Your output must be the lines below from the line containing "Agricultura" to the line containing "Même les collaborateurs les plus proches", both lines included, reproduced exactly and without pictures.

=-=-=-=-=

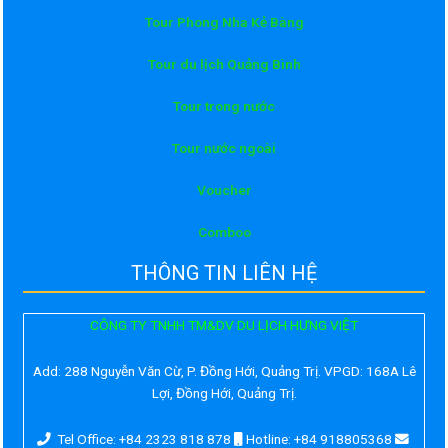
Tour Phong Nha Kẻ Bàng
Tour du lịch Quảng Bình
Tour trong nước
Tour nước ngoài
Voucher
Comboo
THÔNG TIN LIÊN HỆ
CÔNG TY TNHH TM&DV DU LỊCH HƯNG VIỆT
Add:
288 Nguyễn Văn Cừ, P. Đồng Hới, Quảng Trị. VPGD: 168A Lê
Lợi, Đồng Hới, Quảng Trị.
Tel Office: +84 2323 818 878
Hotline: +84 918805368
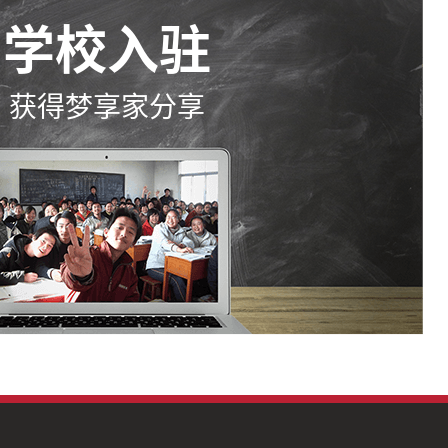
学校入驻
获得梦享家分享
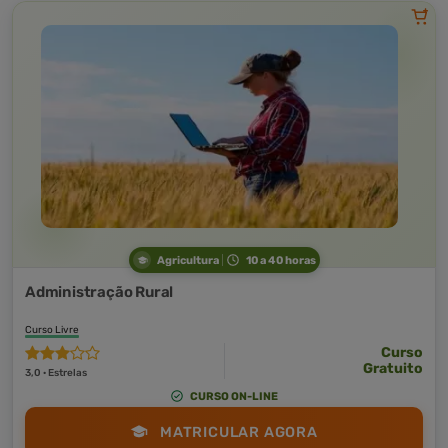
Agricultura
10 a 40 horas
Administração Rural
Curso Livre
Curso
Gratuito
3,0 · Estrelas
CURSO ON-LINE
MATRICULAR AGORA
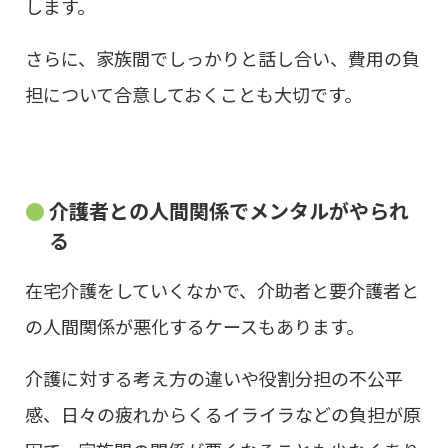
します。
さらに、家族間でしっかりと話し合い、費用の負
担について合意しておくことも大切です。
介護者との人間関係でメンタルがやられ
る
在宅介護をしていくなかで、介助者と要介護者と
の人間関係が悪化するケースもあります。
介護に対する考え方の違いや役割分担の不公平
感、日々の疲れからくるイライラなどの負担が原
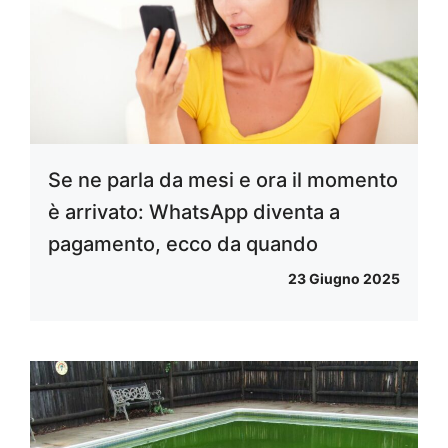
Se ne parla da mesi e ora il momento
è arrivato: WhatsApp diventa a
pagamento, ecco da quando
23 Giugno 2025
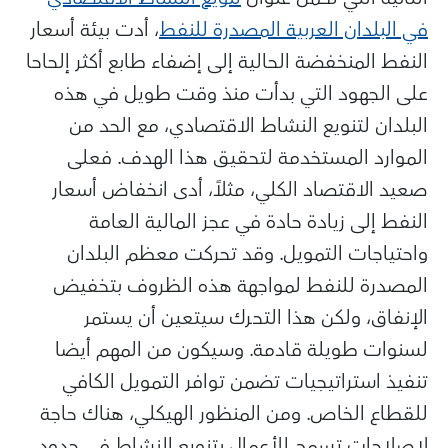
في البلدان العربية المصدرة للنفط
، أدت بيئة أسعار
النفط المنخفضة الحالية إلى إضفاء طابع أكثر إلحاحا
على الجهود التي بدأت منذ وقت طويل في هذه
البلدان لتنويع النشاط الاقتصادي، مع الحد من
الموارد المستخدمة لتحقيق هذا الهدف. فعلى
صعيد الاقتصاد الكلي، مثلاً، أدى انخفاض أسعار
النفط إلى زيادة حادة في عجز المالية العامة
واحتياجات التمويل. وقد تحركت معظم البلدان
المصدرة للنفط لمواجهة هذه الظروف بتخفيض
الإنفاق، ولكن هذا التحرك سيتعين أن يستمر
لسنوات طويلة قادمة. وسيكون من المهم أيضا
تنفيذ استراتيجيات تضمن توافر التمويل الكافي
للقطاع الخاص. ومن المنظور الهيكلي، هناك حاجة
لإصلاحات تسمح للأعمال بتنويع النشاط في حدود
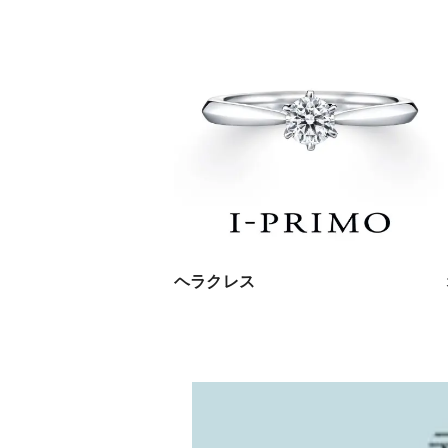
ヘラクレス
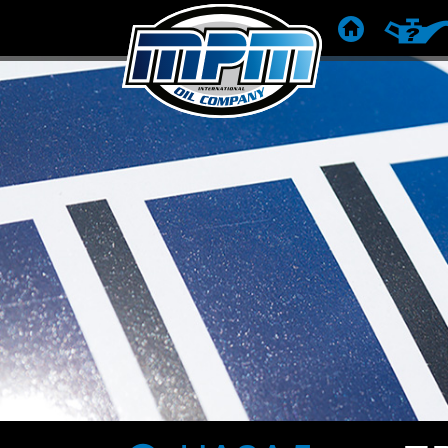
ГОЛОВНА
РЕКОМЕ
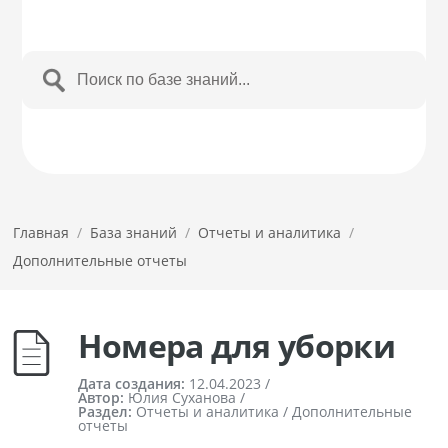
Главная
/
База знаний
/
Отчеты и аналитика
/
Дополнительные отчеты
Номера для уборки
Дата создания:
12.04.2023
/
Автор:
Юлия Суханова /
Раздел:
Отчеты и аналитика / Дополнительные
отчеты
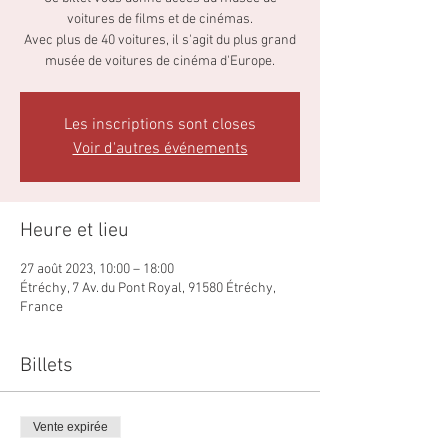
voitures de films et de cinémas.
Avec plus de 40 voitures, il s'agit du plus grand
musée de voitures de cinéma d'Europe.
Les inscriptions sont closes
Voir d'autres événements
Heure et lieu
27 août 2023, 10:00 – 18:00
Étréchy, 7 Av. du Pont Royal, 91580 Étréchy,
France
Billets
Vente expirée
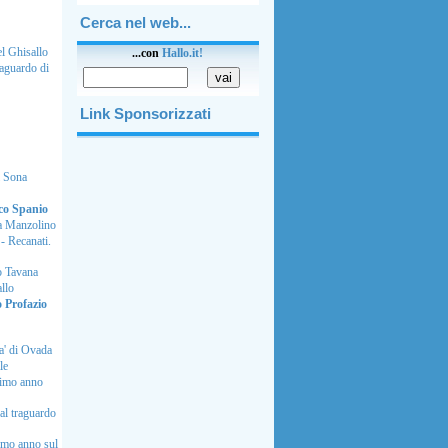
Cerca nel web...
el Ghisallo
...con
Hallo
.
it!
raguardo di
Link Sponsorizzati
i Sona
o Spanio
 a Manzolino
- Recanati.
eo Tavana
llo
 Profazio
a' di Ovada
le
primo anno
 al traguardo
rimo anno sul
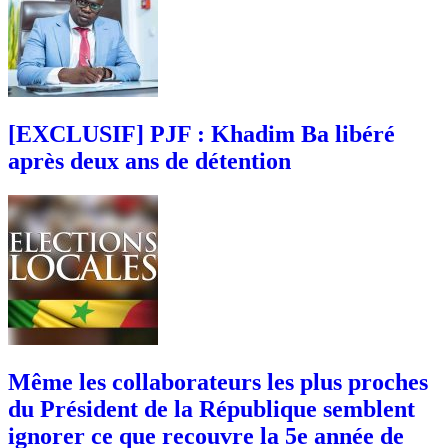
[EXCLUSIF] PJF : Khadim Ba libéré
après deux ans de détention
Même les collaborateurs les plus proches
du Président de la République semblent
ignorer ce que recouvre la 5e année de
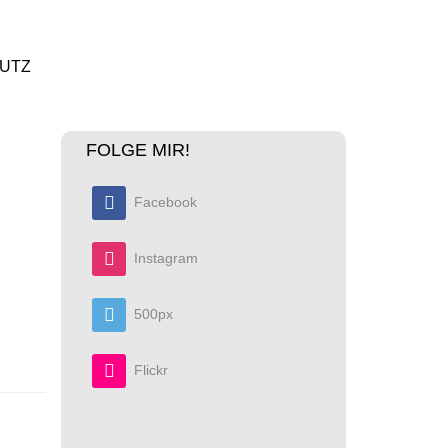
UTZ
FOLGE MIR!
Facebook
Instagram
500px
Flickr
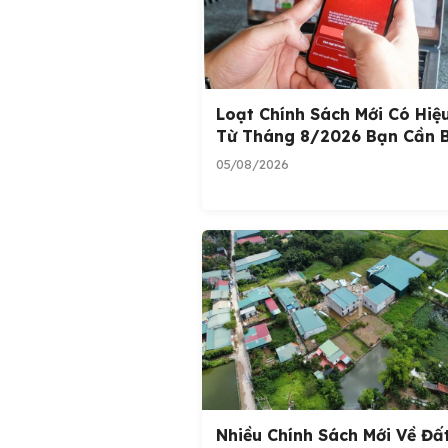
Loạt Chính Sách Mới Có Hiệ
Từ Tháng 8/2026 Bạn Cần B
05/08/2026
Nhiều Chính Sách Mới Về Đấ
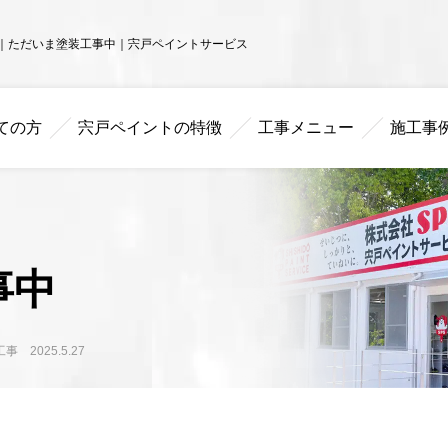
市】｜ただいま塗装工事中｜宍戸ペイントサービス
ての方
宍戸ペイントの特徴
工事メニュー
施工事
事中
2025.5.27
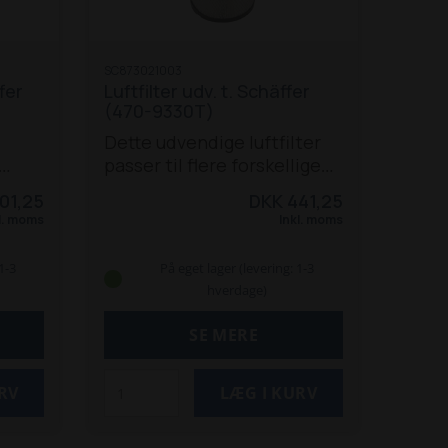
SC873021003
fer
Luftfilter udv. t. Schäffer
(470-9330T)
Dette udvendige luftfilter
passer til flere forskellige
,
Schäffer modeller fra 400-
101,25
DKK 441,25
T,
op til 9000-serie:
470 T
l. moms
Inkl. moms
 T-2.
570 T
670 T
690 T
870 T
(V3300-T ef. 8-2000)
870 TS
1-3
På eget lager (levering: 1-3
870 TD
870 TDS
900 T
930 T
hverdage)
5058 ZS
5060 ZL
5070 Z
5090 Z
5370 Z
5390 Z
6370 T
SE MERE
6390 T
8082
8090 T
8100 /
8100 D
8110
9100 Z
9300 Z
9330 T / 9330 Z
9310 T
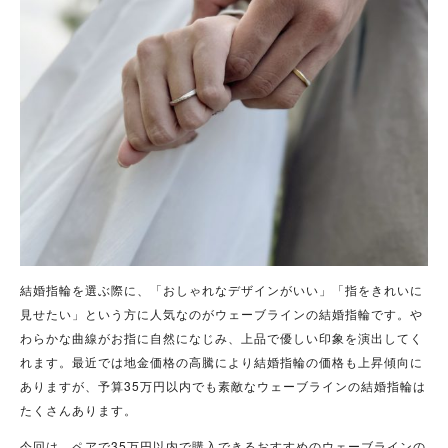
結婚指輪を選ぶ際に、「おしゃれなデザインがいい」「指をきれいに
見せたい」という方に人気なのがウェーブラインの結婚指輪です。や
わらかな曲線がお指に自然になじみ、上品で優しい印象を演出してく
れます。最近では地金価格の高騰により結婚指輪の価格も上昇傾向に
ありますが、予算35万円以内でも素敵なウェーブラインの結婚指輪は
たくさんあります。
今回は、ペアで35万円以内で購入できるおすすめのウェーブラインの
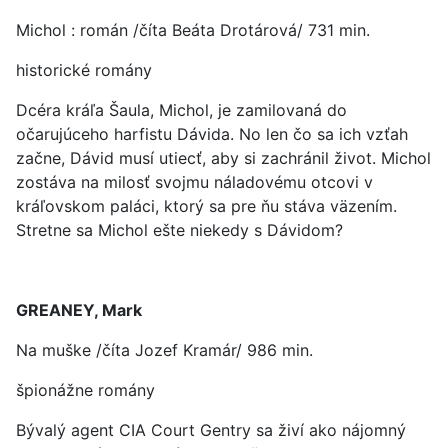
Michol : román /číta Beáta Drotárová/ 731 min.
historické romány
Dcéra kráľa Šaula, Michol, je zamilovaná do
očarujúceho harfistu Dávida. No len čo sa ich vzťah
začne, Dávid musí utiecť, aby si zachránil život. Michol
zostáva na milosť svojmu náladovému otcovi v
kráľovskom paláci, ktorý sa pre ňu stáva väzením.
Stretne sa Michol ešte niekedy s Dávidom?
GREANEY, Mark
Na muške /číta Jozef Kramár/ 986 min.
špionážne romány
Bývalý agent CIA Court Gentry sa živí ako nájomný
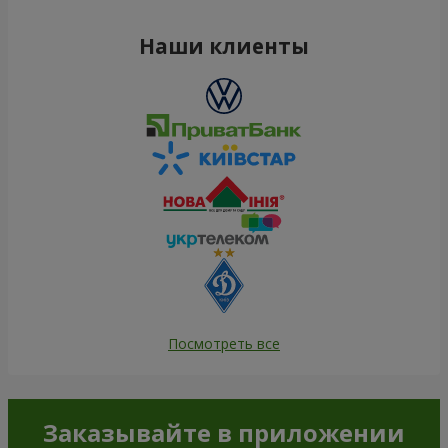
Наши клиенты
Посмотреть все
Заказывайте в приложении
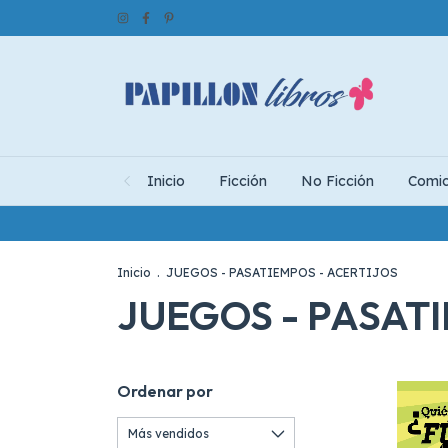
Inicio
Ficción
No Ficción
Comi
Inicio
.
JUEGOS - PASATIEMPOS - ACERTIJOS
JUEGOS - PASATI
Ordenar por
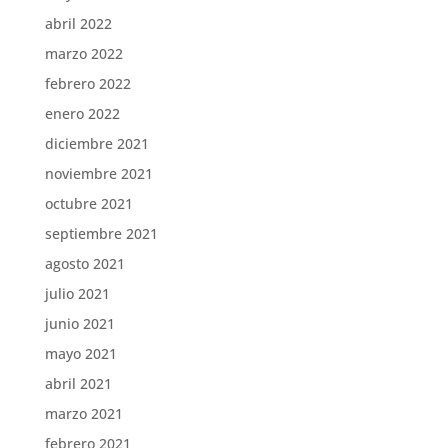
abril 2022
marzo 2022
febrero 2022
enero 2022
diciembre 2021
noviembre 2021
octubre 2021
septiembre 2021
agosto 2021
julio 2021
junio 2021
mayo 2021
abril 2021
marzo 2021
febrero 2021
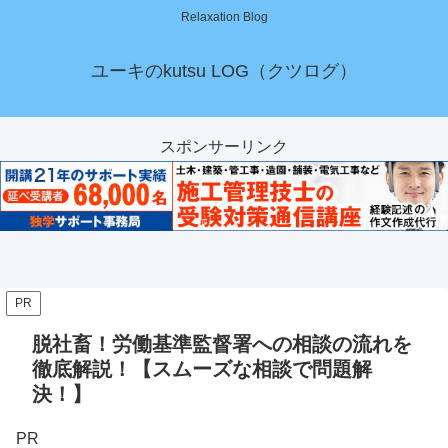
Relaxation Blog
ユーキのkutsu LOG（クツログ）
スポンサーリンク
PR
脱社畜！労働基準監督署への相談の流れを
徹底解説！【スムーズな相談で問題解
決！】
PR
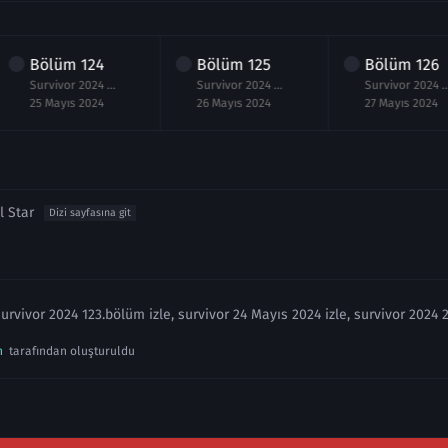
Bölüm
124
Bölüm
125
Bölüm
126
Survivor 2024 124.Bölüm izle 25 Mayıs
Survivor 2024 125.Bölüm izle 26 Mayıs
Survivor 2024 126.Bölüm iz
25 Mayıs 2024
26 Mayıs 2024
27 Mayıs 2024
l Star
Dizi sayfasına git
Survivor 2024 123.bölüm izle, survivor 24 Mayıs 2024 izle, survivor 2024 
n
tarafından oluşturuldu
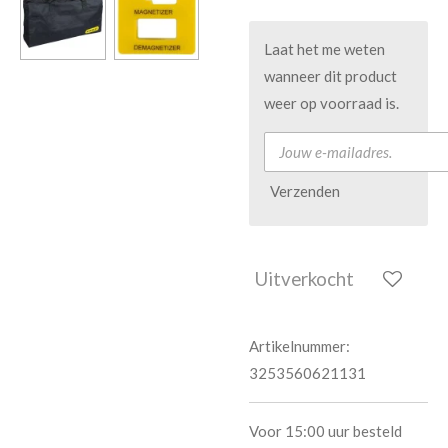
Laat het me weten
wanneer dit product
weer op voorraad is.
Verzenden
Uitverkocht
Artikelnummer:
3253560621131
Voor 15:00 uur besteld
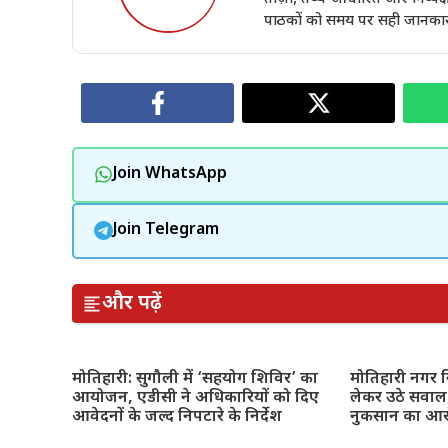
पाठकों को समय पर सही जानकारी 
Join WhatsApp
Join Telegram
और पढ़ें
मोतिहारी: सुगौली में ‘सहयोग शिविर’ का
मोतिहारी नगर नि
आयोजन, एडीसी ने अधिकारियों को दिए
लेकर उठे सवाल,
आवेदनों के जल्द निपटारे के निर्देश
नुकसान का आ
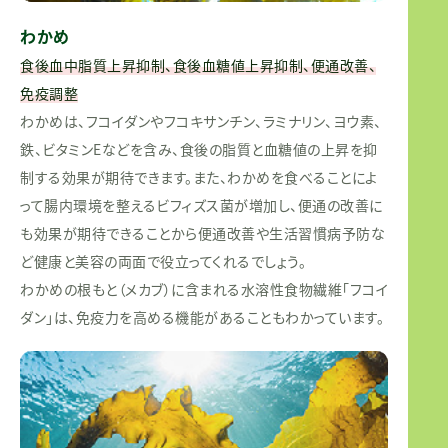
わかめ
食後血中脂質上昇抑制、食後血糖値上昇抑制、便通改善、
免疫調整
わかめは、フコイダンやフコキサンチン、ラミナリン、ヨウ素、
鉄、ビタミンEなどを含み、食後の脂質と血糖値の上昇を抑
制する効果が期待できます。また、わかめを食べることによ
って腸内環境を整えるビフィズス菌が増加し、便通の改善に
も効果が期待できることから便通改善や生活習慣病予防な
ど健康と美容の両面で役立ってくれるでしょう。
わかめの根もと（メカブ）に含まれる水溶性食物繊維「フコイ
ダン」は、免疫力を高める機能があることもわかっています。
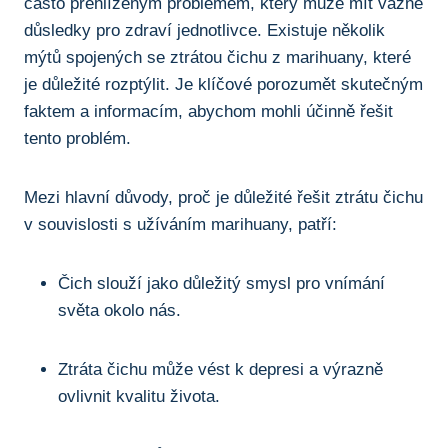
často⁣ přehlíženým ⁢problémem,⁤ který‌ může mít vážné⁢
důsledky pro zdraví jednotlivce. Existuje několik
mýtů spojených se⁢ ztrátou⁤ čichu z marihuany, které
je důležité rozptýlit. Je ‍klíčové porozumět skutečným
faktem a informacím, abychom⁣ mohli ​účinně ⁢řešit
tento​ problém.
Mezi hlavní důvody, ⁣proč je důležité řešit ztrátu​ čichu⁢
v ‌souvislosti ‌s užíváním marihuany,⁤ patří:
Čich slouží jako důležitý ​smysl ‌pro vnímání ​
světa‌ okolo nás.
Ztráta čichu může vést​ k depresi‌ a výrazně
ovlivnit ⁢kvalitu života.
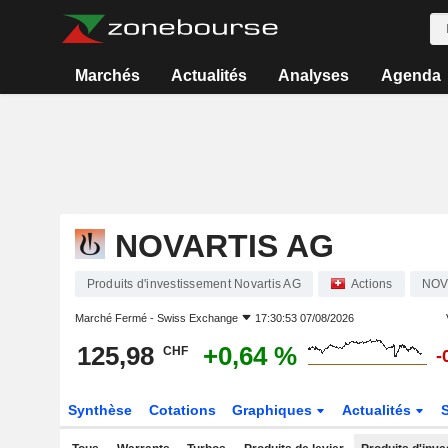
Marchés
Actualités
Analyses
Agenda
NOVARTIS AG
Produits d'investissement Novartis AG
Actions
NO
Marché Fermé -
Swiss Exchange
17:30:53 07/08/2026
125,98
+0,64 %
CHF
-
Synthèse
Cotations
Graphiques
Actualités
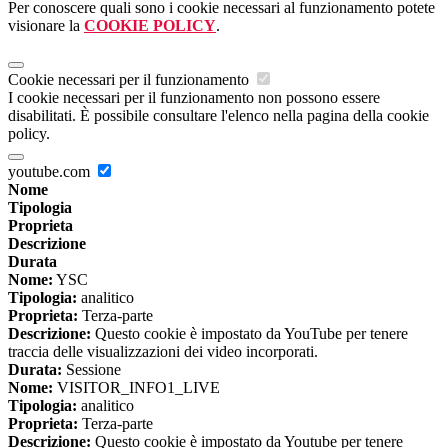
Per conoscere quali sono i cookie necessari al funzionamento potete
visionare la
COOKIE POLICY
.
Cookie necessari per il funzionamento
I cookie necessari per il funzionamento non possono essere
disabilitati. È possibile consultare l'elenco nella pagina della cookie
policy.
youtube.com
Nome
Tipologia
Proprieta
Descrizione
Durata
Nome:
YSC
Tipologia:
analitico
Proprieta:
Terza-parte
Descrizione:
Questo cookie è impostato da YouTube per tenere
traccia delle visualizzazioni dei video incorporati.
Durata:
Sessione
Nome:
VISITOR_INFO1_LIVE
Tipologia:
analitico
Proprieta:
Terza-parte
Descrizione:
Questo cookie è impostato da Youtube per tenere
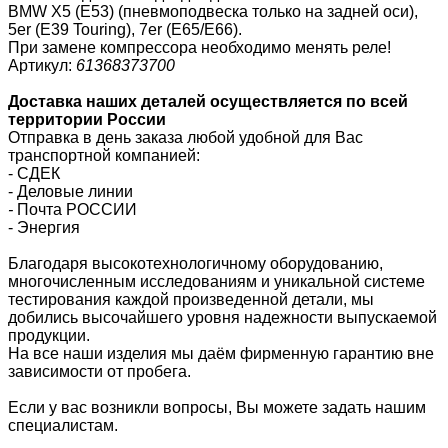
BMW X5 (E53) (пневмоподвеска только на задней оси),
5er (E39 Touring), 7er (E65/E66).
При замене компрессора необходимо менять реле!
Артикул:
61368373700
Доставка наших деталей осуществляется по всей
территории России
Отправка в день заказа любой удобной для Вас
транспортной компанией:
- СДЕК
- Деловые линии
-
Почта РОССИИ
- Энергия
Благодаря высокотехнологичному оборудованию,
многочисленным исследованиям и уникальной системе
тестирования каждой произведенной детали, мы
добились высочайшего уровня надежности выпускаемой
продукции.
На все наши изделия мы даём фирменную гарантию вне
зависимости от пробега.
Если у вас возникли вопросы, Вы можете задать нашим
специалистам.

=-=-=-=-=

_SOLUTION FOR THIS PROBLEM_
Agricultura
10 a 40 horas
Administração Rural
Curso Livre
Curso
Gratuito
3,0 · Estrelas
CURSO ON-LINE
MATRICULAR AGORA
します。
さらに、家族間でしっかりと話し合い、費用の負
担について合意しておくことも大切です。
介護者との人間関係でメンタルがやられ
る
在宅介護をしていくなかで、介助者と要介護者と
の人間関係が悪化するケースもあります。
介護に対する考え方の違いや役割分担の不公平
感、日々の疲れからくるイライラなどの負担が原
Se ne parla da mesi e ora il momento
è arrivato: WhatsApp diventa a
pagamento, ecco da quando
23 Giugno 2025
في البلدان العربية المصدرة للنفط
، أدت بيئة أسعار
النفط المنخفضة الحالية إلى إضفاء طابع أكثر إلحاحا
على الجهود التي بدأت منذ وقت طويل في هذه
البلدان لتنويع النشاط الاقتصادي، مع الحد من
الموارد المستخدمة لتحقيق هذا الهدف. فعلى
صعيد الاقتصاد الكلي، مثلاً، أدى انخفاض أسعار
النفط إلى زيادة حادة في عجز المالية العامة
واحتياجات التمويل. وقد تحركت معظم البلدان
المصدرة للنفط لمواجهة هذه الظروف بتخفيض
الإنفاق، ولكن هذا التحرك سيتعين أن يستمر
لسنوات طويلة قادمة. وسيكون من المهم أيضا
تنفيذ استراتيجيات تضمن توافر التمويل الكافي
للقطاع الخاص. ومن المنظور الهيكلي، هناك حاجة
لإصلاحات تسمح للأعمال بتنويع النشاط في حدود
ヘラクレス
ГОЛОВНА
РЕКОМЕ
Главная
/
База знаний
/
Отчеты и аналитика
/
Дополнительные отчеты
Номера для уборки
Дата создания:
12.04.2023
/
Автор:
Юлия Суханова /
Раздел:
Отчеты и аналитика / Дополнительные
отчеты
voitures de films et de cinémas.
Avec plus de 40 voitures, il s'agit du plus grand
musée de voitures de cinéma d'Europe.
Les inscriptions sont closes
Voir d'autres événements
Heure et lieu
27 août 2023, 10:00 – 18:00
Étréchy, 7 Av. du Pont Royal, 91580 Étréchy,
France
Billets
Vente expirée
Cerca nel web...
el Ghisallo
...con
Hallo
.
it!
raguardo di
Link Sponsorizzati
i Sona
o Spanio
 a Manzolino
- Recanati.
eo Tavana
llo
 Profazio
a' di Ovada
le
primo anno
 al traguardo
rimo anno sul
[EXCLUSIF] PJF : Khadim Ba libéré
après deux ans de détention
Même les collaborateurs les plus proches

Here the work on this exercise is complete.